Zettaset is a Hortonworks partner. In this guest blog, John Armstrong, VP of Marketing at Zettaset Inc., shares Zettaset’s security features and explains why data encryption is vital for data in the Hadoop infrastructure.
As big data technologies like Hadoop become widely deployed in production environments, the expectation is that they will meet the enterprise requirements in data governance, operations and security while integrating with existing data center infrastructure. The technology is not contained within a relatively small, controlled IT environment, but is interfacing with broadly available analytics applications in the business unit. Data within the Hadoop cluster environment is fluid, and big data is replicated in many places and moves as needed. Security must be consistently applied and enforced across a distributed computing environment.
Enterprises recognize that big data requires a comprehensive and coordinated approach to security, and the open source community with Hortonworks in the lead has embraced this challenge with a number of Apache projects including Apache Knox, Kerberos and recently announce Apache Argus incubator project.
Adrian Lane of Securosis recently penned an excellent article on the differences between traditional databases and big data architectures, and subsequent security challenges, so I needn’t go into detail in this blog. Suffice to say, for organizations handling sensitive data the risks associated with data security and possible non-compliance are too high to ignore. In the case of a breach, the enterprise will face brand damage control as well as potential impacts on customer confidence and business. Ideally, the enterprise should be focusing on developing a comprehensive security strategy that includes encryption, fine-grained access control, and security policy enforcement that works well in an environment where data is shared across multiple platforms, Hadoop being one such platform.
Hortonworks Data Platform (HDP) 2.1 provides a centralized security framework with Apache Argus, Apache Knox and Kerberos to provide authentication, authorization, auditing and administration. However this does not eliminate the need for additional protection against unauthorized access and to support compliance with regulations and mandates such as PCI/DSS, HIPAA, and HITECH.
Encryption is a highly reliable security method which can be used to protect data-at-rest within the cluster. Encryption can prevent data exposure even if a server is physically removed from a data center, which is critical for organizations in highly regulated industries such as financial services and healthcare that handle sensitive data. HIPAA deals with the privacy, security, and transmission of medical information. The HIPAA Security Rule deals specifically with Electronic Protected Health Information (EPHI), and names addressable and required implementation specifications which include the encryption of a patient’s protected health information. PCI/DSS imposes similar rules on an individual’s personal and financial information.
A major provider of healthcare services in the U.S. captures terabytes of EPHI on a monthly basis, which is secured and encrypted by Zettaset. One particular type of information that the customer gathers that fits into the category of unstructured data are physician’s notes, which are typically jotted down on wireless tablets while a doctor is meeting with a patient. Of course, like all EPHI, this raw data and subsequent information must be strictly secured by law and meet HIPAA privacy requirements. Maintained in a Hadoop database, the healthcare service provider analyzes these notes from thousands of physicians, and derives valuable actionable information. For example, by correlating the age, sex, and diagnosis of large samples of patients with prescribed care and medication, analysts are able to determine which care regimens deliver the best outcomes for patients with specific ailments. This information can be used to guide future medical diagnoses and treatments, as well as help the healthcare organization evaluate the efficacy of their medical staff.

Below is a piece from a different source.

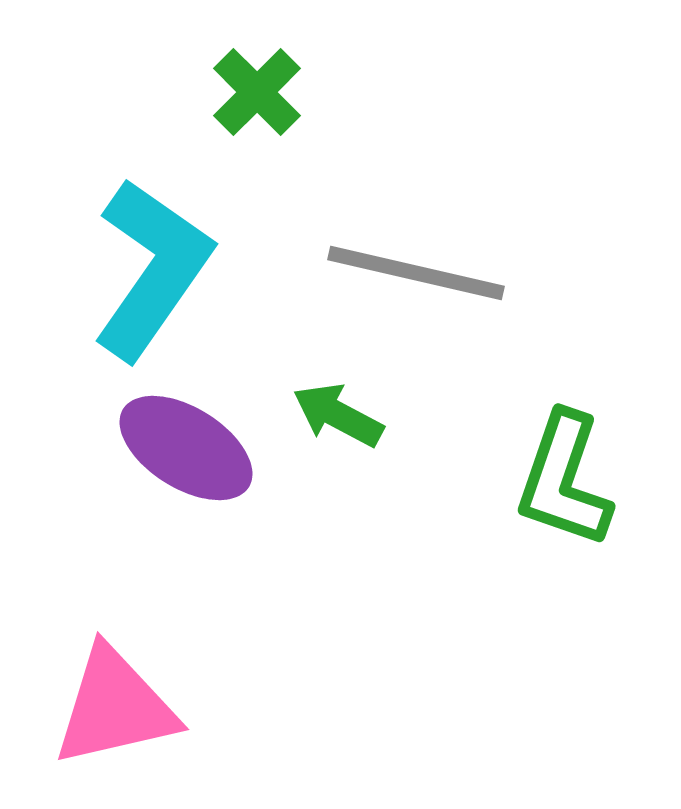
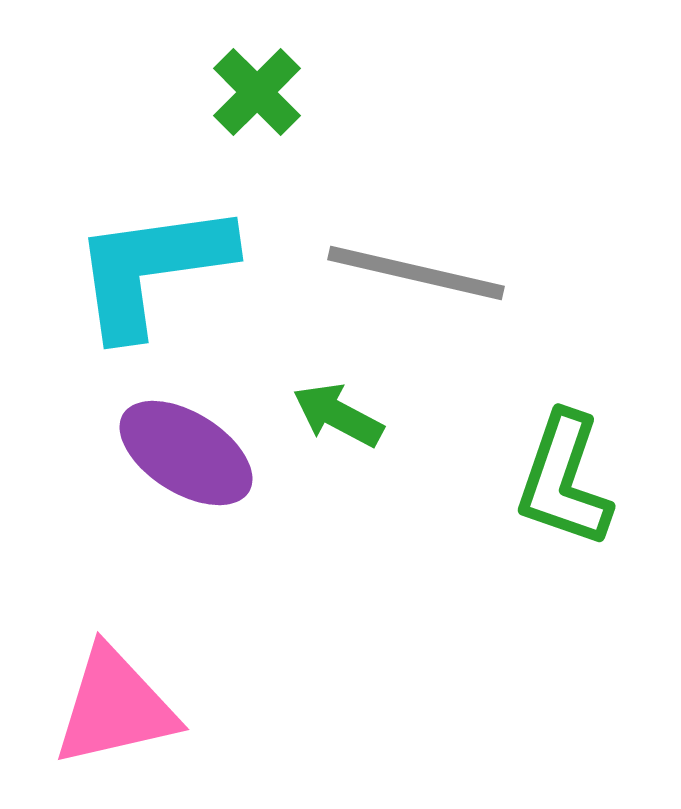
cyan L-shape: rotated 133 degrees counterclockwise
purple ellipse: moved 5 px down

Zettaset has developed a KMIP-standard encryption solution, which is compatible with HDP 2.1 (as well as earlier 1.x versions) and other Hadoop and NoSQL databases. Zettaset’s encryption solution is optimized for Hadoop’s distributed architecture, but acknowledges that encryption solutions for centralized RDBMs exist in many organizations as well. Zettaset takes a standards-based approach that simplifies integration of big data encryption into existing data environments that have a mix of Hadoop and RDBMs, and ensures compatibility with PKCS-compliant hardware security modules (HSMs) that an organization may already have invested in.
There is a tremendous push in the open community, in partnership with leaders in data security like Zettaset, to provide Hadoop with robust security. The approach addresses the unique architecture of distributed computing and is designed to meet the security requirements of the enterprise data center and the Hadoop cluster environment. A comprehensive solution will include the best efforts of the open source community in tandem with proprietary data security solutions that can function across multiple platforms including Hadoop.
Tim O’Reilly, a strong proponent of open-source once stated:
Any successful industry provides a balance of open and proprietary. At the heart of the open PC hardware platform is a proprietary CPU, and a variety of proprietary devices. At the heart of the open Internet are proprietary Cisco routers, and for every open source program, there are proprietary ones as well.
The ideal big data security solution will ultimately consist of best-in-breed solutions driven by customer requirements.